* **What needs to be done**:
From the entries below, output the line with "Get Best Price (318, 179)" and each following line up to and including the line with "Script (54, 548)", exactly as written.

* **Data for analysis**:
##############################
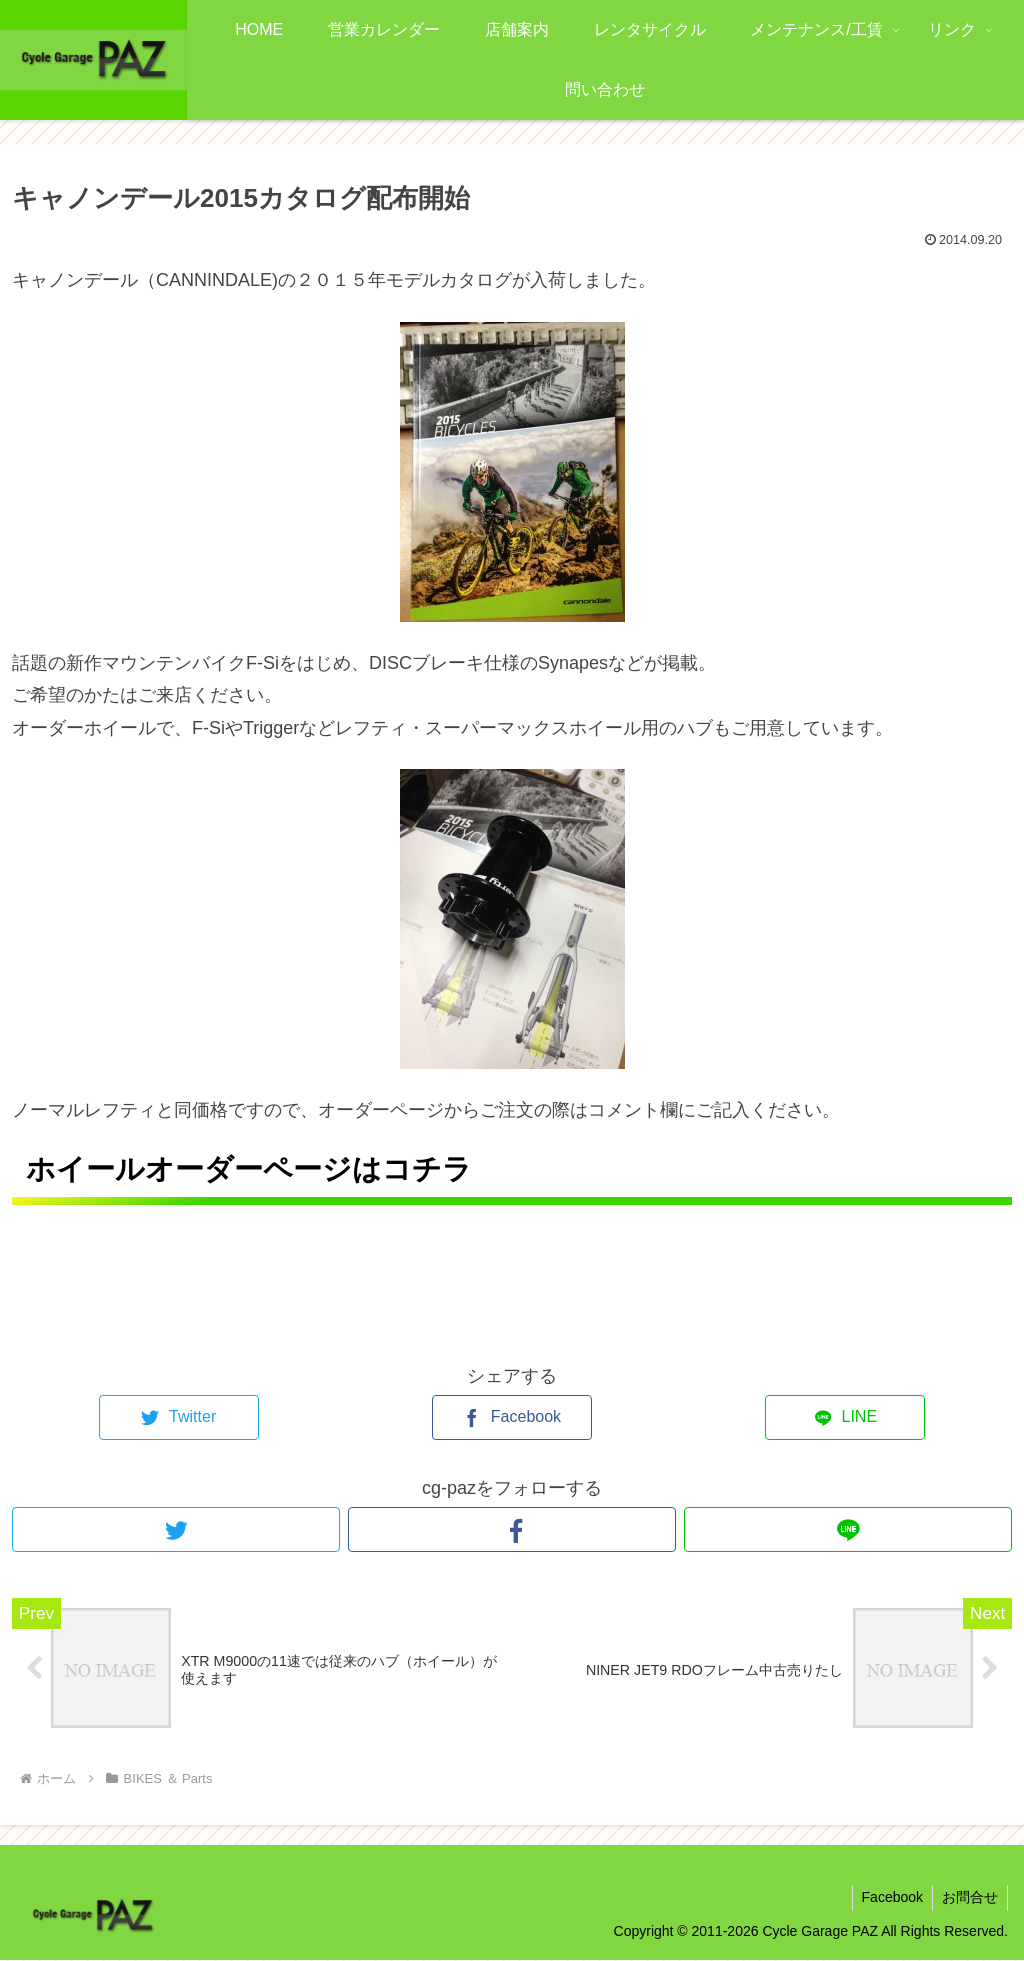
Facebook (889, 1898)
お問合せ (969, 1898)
##############################
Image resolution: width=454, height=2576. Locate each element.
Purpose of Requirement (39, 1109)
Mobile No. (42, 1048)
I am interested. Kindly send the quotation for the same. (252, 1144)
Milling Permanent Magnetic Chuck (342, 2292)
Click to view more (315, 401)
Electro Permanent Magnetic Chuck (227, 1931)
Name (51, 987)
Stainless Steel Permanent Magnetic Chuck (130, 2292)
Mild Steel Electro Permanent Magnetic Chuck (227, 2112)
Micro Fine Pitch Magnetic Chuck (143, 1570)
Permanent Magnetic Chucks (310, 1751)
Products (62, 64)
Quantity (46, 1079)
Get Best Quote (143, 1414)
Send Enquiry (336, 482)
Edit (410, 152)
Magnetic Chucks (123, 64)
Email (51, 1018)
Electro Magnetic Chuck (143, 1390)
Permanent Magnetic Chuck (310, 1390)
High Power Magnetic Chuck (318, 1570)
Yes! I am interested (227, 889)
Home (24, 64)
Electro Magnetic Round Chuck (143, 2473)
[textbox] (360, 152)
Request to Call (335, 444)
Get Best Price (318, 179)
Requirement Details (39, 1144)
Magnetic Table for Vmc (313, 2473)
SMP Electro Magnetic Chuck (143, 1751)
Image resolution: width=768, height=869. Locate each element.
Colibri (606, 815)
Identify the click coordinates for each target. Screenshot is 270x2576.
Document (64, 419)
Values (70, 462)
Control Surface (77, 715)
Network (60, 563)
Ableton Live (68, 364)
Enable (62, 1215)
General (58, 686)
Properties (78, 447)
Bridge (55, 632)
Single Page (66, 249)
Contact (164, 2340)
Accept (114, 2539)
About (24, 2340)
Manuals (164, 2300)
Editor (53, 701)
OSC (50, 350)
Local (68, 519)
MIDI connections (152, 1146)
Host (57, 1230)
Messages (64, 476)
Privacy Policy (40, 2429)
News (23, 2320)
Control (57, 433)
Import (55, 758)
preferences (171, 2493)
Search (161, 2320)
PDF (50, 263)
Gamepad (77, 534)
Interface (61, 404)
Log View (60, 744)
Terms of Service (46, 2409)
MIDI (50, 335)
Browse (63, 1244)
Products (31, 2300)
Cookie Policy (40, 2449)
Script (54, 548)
##############################
* **Solution**:
Get Best Price (318, 179)
Requirement Details (39, 1144)
Magnetic Table for Vmc (313, 2473)
SMP Electro Magnetic Chuck (143, 1751)
Image resolution: width=768, height=869. Locate each element.
Colibri (606, 815)
Identify the click coordinates for each target. Screenshot is 270x2576.
Document (64, 419)
Values (70, 462)
Control Surface (77, 715)
Network (60, 563)
Ableton Live (68, 364)
Enable (62, 1215)
General (58, 686)
Properties (78, 447)
Bridge (55, 632)
Single Page (66, 249)
Contact (164, 2340)
Accept (114, 2539)
About (24, 2340)
Manuals (164, 2300)
Editor (53, 701)
OSC (50, 350)
Local (68, 519)
MIDI connections (152, 1146)
Host (57, 1230)
Messages (64, 476)
Privacy Policy (40, 2429)
News (23, 2320)
Control (57, 433)
Import (55, 758)
preferences (171, 2493)
Search (161, 2320)
PDF (50, 263)
Gamepad (77, 534)
Interface (61, 404)
Log View (60, 744)
Terms of Service (46, 2409)
MIDI (50, 335)
Browse (63, 1244)
Products (31, 2300)
Cookie Policy (40, 2449)
Script (54, 548)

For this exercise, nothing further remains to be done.